** EXERCISE DETAILS **
Transcribe exactly the line with "November 2013" and each line that follows it in the listing, down to the last, omitting all pictures.

** RECORDS FOR THE TASK **
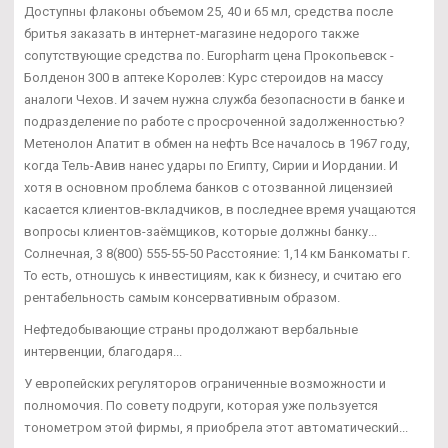
Доступны флаконы объемом 25, 40 и 65 мл, средства после
бритья заказать в интернет-магазине недорого также
сопутствующие средства по. Europharm цена Прокопьевск -
Болденон 300 в аптеке Королев: Курс стероидов на массу
аналоги Чехов. И зачем нужна служба безопасности в банке и
подразделение по работе с просроченной задолженностью?
Метенолон Апатит в обмен на нефть Все началось в 1967 году,
когда Тель-Авив нанес удары по Египту, Сирии и Иордании. И
хотя в основном проблема банков с отозванной лицензией
касается клиентов-вкладчиков, в последнее время учащаются
вопросы клиентов-заёмщиков, которые должны банку...
Солнечная, 3 8(800) 555-55-50 Расстояние: 1,14 км Банкоматы г.
То есть, отношусь к инвестициям, как к бизнесу, и считаю его
рентабельность самым консервативным образом.
Нефтедобывающие страны продолжают вербальные
интервенции, благодаря...
У европейских регуляторов ограниченные возможности и
полномочия. По совету подруги, которая уже пользуется
тонометром этой фирмы, я приобрела этот автоматический...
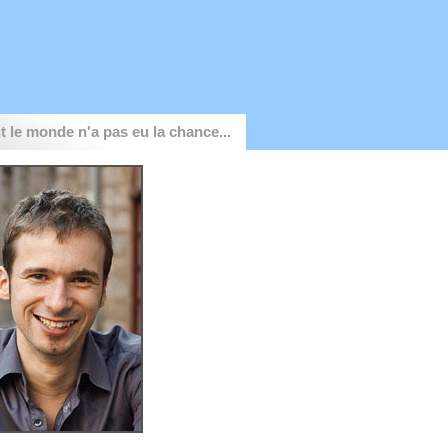
t le monde n'a pas eu la chance...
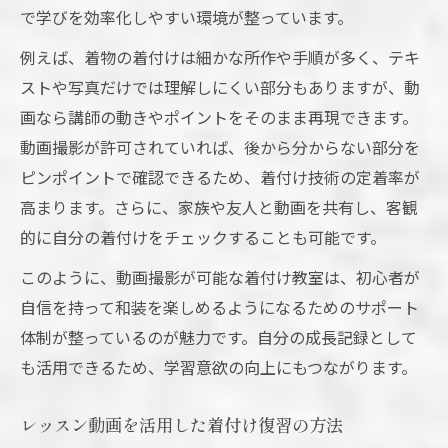
で学びを効率化しやすい環境が整っています。
例えば、着物の着付けは細かな所作や手順が多く、テキ
ストや写真だけでは理解しにくい部分もありますが、動
画なら講師の動きやポイントをそのまま再現できます。
動画撮影が許可されていれば、後から分からない部分を
ピンポイントで確認できるため、着付け技術の定着率が
高まります。さらに、家族や友人と動画を共有し、客観
的に自分の着付けをチェックすることも可能です。
このように、動画撮影が可能な着付け教室は、初心者が
自信を持って和装を楽しめるようになるためのサポート
体制が整っているのが魅力です。自分の成長記録として
も活用できるため、学習意欲の向上にもつながります。
レッスン動画を活用した着付け復習の方法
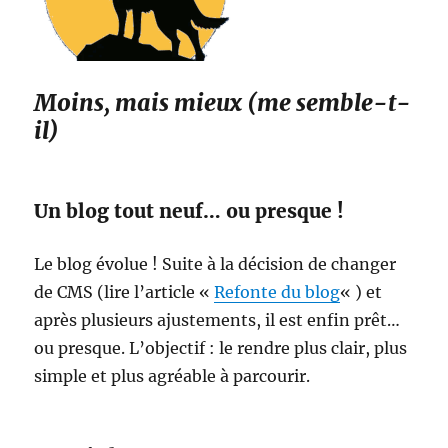
Moins, mais mieux (me semble-t-
il)
Un blog tout neuf… ou presque !
Le blog évolue ! Suite à la décision de changer
de CMS (lire l’article «
Refonte du blog
« ) et
après plusieurs ajustements, il est enfin prêt…
ou presque. L’objectif : le rendre plus clair, plus
simple et plus agréable à parcourir.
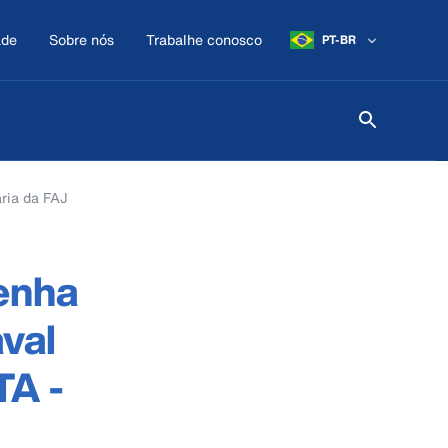
ade
Sobre nós
Trabalhe conosco
PT-BR
ria da FAJ
enha
val
TA -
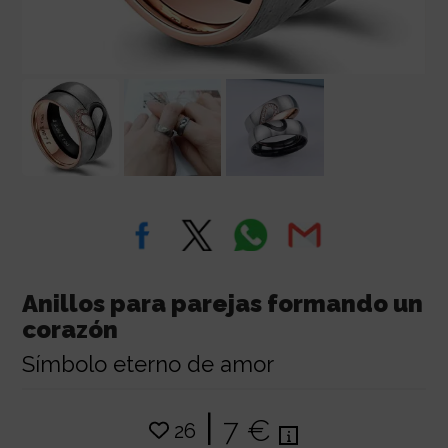
Anillos para parejas formando un
corazón
Símbolo eterno de amor
|
7 €
26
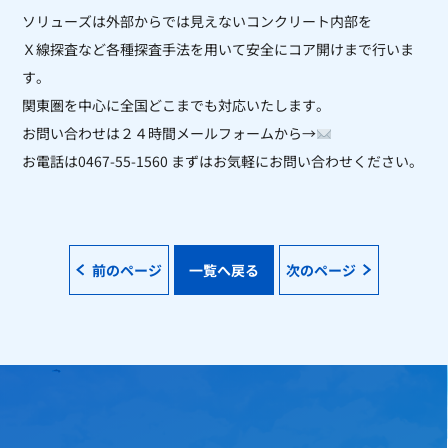
ソリューズは外部からでは見えないコンクリート内部を
Ｘ線探査など各種探査手法を用いて安全にコア開けまで行いま
す。
関東圏を中心に全国どこまでも対応いたします。
お問い合わせは２４時間メールフォームから→
お電話は0467-55-1560 まずはお気軽にお問い合わせください。
前のページ
一覧へ戻る
次のページ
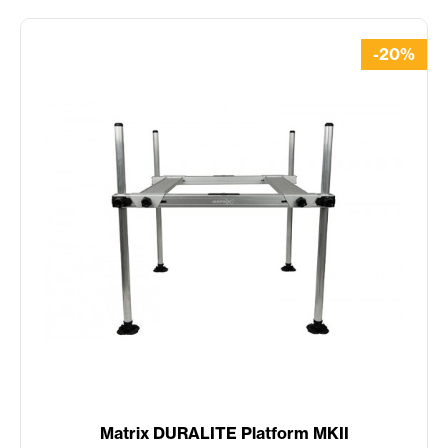
-20%
Matrix DURALITE Platform MKII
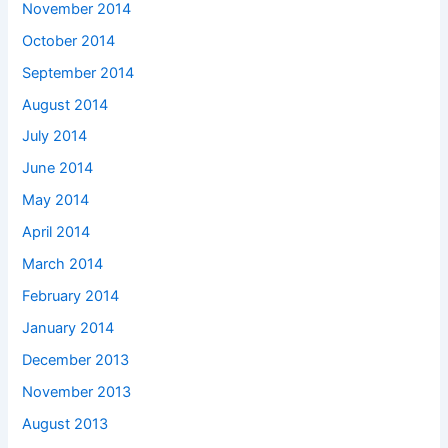
November 2014
October 2014
September 2014
August 2014
July 2014
June 2014
May 2014
April 2014
March 2014
February 2014
January 2014
December 2013
November 2013
August 2013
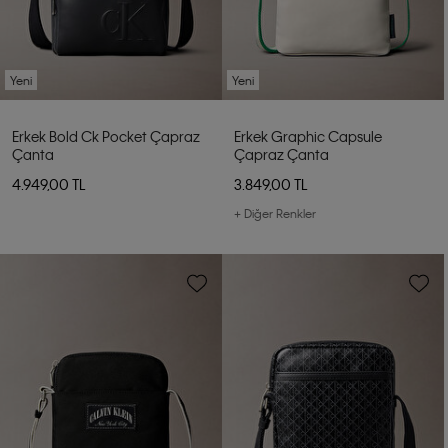
Yeni
Yeni
Erkek Bold Ck Pocket Çapraz
Erkek Graphic Capsule
Çanta
Çapraz Çanta
4.949,00 TL
3.849,00 TL
+ Diğer Renkler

** FINISHED TASK **
November 2013
August 2013
Yeni
Yeni
Erkek Bold Ck Pocket Çapraz
Erkek Graphic Capsule
Çanta
Çapraz Çanta
4.949,00 TL
3.849,00 TL
+ Diğer Renkler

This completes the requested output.